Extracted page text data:
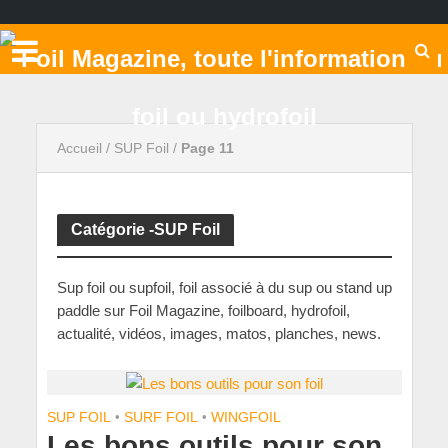
Accueil
/
SUP Foil
/
Page 11
Catégorie -SUP Foil
Sup foil ou supfoil, foil associé à du sup ou stand up
paddle sur Foil Magazine, foilboard, hydrofoil,
actualité, vidéos, images, matos, planches, news.
SUP FOIL
•
SURF FOIL
•
WINGFOIL
Les bons outils pour son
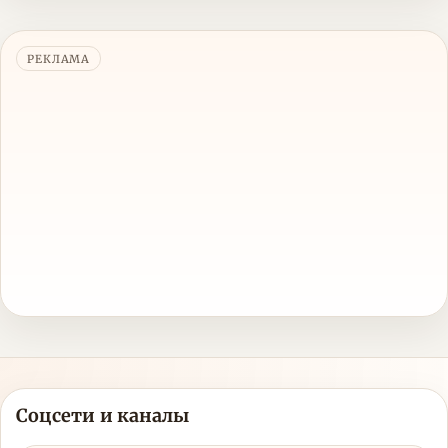
РЕКЛАМА
Соцсети и каналы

• DESCRIPTION OF THE TASK
The records above must be echoed exactly, minus their pictures.

• FINISHED EXERCISE
Accueil
/
SUP Foil
/
Page 11
Catégorie -SUP Foil
Sup foil ou supfoil, foil associé à du sup ou stand up
paddle sur Foil Magazine, foilboard, hydrofoil,
actualité, vidéos, images, matos, planches, news.
SUP FOIL
•
SURF FOIL
•
WINGFOIL
Les bons outils pour son
РЕКЛАМА
Соцсети и каналы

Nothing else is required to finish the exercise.